Where? This is the question which I have been asking myself for hours without being able to answer it.

However, one thing is certain, and that is that I have embarked upon an extraordinary adventure, that will end?--In what manner I know not--I dare not even imagine what the upshot of it will be. Anyhow, it is my intention to commit to memory, minute by minute, the least circumstance, and then, if it be possible, to jot down my daily impressions. Who knows what the future has in store for me? And who knows but what, in my new position, I may finally discover the secret of Roth's fulgurator? If I am to be delivered one day, this secret must be made known, as well as who is the author, or who are the authors, of this criminal outrage, which may be attended with such serious consequences.

I continually revert to this question, hoping that some incident will occur to enlighten me:

Where am I?

Let me begin from the beginning.

After having been carried by the head and feet from Healthful House, I felt that I was laid, without any brutality, I must admit, upon the stretchers of a row-boat of small dimensions.
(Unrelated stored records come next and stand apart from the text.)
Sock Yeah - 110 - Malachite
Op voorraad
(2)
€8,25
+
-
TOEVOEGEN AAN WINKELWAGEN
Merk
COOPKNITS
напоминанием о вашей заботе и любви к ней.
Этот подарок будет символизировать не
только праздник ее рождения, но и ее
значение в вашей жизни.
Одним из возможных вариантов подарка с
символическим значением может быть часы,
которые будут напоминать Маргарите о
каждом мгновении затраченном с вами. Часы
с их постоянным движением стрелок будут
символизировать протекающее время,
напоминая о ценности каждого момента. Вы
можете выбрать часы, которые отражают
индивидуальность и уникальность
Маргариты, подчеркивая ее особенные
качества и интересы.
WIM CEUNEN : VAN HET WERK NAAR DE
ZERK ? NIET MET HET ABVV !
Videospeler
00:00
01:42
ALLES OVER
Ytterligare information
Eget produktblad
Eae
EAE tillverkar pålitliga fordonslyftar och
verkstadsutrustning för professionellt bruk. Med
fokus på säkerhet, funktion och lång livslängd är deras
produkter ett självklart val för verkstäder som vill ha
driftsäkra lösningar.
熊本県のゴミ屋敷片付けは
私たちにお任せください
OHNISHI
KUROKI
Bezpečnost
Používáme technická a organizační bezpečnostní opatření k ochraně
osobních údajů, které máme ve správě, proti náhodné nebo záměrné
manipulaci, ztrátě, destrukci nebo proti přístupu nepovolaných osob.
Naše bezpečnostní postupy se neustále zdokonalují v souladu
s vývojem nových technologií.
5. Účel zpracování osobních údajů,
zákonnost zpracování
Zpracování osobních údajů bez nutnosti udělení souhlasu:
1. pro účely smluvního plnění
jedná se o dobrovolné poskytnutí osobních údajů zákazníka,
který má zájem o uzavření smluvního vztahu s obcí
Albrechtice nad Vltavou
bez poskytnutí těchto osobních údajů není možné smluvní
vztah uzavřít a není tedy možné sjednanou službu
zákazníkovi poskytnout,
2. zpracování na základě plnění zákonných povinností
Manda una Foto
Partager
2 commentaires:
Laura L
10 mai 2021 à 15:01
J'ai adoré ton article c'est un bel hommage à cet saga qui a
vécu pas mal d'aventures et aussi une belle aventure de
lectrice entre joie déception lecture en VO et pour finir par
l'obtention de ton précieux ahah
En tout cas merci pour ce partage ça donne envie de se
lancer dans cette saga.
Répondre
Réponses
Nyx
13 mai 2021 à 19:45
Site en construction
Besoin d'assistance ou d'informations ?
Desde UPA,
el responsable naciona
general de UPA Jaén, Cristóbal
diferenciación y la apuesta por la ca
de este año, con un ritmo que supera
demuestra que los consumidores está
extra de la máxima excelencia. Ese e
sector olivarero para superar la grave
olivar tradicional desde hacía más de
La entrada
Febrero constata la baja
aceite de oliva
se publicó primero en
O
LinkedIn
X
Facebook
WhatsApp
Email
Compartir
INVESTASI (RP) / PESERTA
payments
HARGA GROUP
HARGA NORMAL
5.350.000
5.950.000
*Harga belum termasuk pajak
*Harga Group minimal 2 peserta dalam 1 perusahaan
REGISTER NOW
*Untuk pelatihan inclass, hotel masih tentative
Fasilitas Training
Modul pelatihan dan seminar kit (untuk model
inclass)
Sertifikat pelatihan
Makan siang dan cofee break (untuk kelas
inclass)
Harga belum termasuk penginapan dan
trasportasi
The rocking caused by the weight of my body was succeeded shortly afterwards by a further rocking--which I attribute to the embarking of a second person. Can there be room for doubt that it was Thomas Roch? As far as he was concerned they would not have had to take the precaution of gagging him, or of bandaging his eyes, or of binding him. He must still have been in a state of prostration which precluded the possibility of his making any resistance, or even of being conscious of what was being done. The proof that I am not deceiving myself is that I could smell the unmistakable odor of ether. Now, yesterday, before taking leave of us, the doctor administered a few drops of ether to the invalid and--I remember distinctly--a little of this extremely volatile substance fell upon his clothing while he was struggling in his fit.